L’annulation de la dette tunisienne est-elle faisable ? 

Compte tenu des éléments mentionnés ci-dessus, la question est de savoir si la Tunisie remplit les conditions pour l’annulation de sa dette extérieure. D’après Hamza Meddeb il sera très difficile d’obtenir cette « faveur ». 

En effet, le chercheur rappelle dans un premier temps que le Tunisie ne fait pas partie des pays pauvres très endettés (PPTE) mais qu’elle se situe dans la catégorie des pays a revenu intermédiaire tranche inférieure (Low middle income countries en anglais). « Si l’annulation de la dette de la Tunisie est accordée, cela va encourager d’autres  pays de cette catégorie à bénéficier du même mécanisme et cela n’arrange pas les créanciers », nous dit Meddeb. 

Par ailleurs, ce dernier évoque également l’aspect politique de l’annulation de la dette. En effet, le chercheur nous explique qu’une demande d’annulation de la dette d’un pays suppose une stratégie claire et une vision pour le redressement du pays et de bonnes relations avec les institutions financières. « Les pays dont la dette est annulée doivent être engagés pleinement dans un processus de redressement de leur économie avec dans la plupart des cas un programme de financement du FMI et donc vers la mise en place de réformes. Or, dans le cas de la Tunisie, nous voyons bien la position de Kaïs Saïed rejetant ce qu’il considère comme étant des « diktats » du FMI entrant ainsi dans un bras de fer avec l’institution de Bretton Woods », souligne-t-il. 

Hamza Meddeb relève également l’importance de la réaction des marchés internationaux quant à une telle demande. « Cela dépend de comment ils traduiront la demande d’annulation de la dette. Est ce qu’il s’agit d’une réelle volonté de redresser le pays ou est ce qu’il s’agit d’une preuve d’un pays en grande difficulté financière les poussant à brader leurs bons du trésor au profit d’autres fonds d’investissement sournois ? », s’interroge-t-il. 
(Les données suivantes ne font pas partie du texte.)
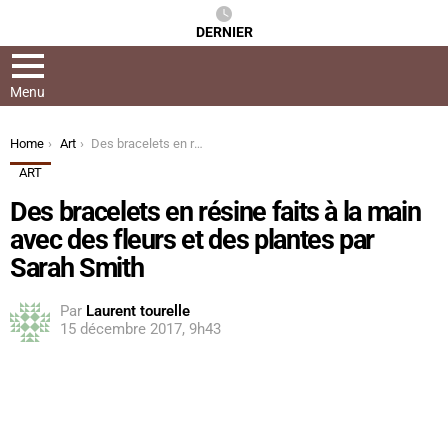
DERNIER
Menu
You are here:
Home
Art
Des bracelets en résine faits à la main avec des fleurs et des plantes par Sarah Smith
ART
Des bracelets en résine faits à la main
avec des fleurs et des plantes par
Sarah Smith
Par
Laurent tourelle
15 décembre 2017, 9h43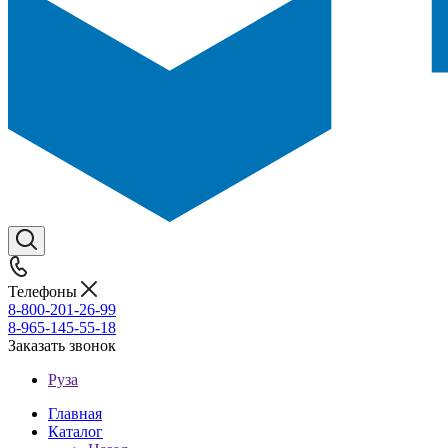
Телефоны
8-800-201-26-99
8-965-145-55-18
Заказать звонок
Руза
Главная
Каталог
A cet égard, il convient de noter qu’en 2005, sur 73 pays éligibles à l’annulation de la dette, seuls 46 ont répondu de manière favorable, car un tel mécanisme pourrait impliquer une une dégradation de la note souveraine et rendre les sorties sur les marchés plus compliquées. La proportion de la dette achetée par les marchés dans l’ensemble de la dette pourrait expliquer la réticence de certains pays pauvres à demander l’annulation de la dette.